Is there any place we can verify the claims outlined in the report?
Let's look at long-term sales trends from a respected and profitable multi-brand retailer, Williams Sonoma (WSM), owner of the flagship Williams Sonoma brand and the popular Pottery Barn brand.
One can go back to at least 1991 to understand how Williams Sonoma grew sales in the direct-to-consumer (catalog + website) channel and in the retail channel (here are results from the past five fiscal years).
Williams Sonoma introduced the e-commerce channel in 1999. In the table below, annual results are listed, as well as pre-internet and post-internet results:
|Williams Sonoma: Comp Store And Direct Channel Growth|
|Year||Direct Growth||Retail Comps|
|2007 (Nine Months)||2.9%||0.5%|
|Results: 2000 - 2007||13.5%||2.9%|
|Results: 1991 - 1999||17.1%||6.0%|
It isn't a stretch to suggest that Williams Sonoma and Pottery Barn do an above-average job of integrating channels, per the recommendations offered in the DMA research report.
And yet, during this era of multichannel goodness, direct-to-consumer sales are growing slower post-internet than pre-internet.
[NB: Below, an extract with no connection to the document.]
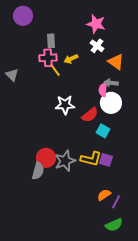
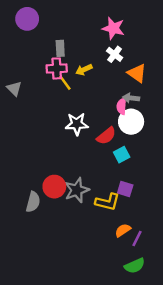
cyan square: (103, 131) -> (122, 155), turned 32
yellow L-shape: (91, 159) -> (107, 202), moved
gray semicircle: (38, 171) -> (33, 202), moved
Retail comp store sales are growing slower post-internet than pre-internet.
Some of this is due to scale --- as a business grows, it becomes harder to grow sales as a percentage of prior year sales.
Could some of this be due to a failure of perceived multichannel best practices? Adding an e-commerce channel to an established catalog channel should result in new customers, a new audience, and much improved growth, right?
Instead, we see slower growth rates.
We're also told that catalogs and e-commerce drive comp store sales increases. Pages circulated increased a total of 36% in the past four years, but comp store sales increases are, at best, tepid.
Williams Sonoma is a respected brand with increasing sales and robust profit, profit levels that any company would be proud of. Williams Sonoma exhibits most of the multichannel marketing behaviors and cross-channel integration that we're told we must employ to be successful.
To date, multichannel best practices at Williams Sonoma have not translated to incremental increases in direct-to-consumer sales or retail comps.
Why do you think this is the case? Are the multichannel experts missing something? Is Williams Sonoma an anomaly? Is there a multichannel brand that executes multichannel marketing well, demonstrated via publicly reported sales and profit increases?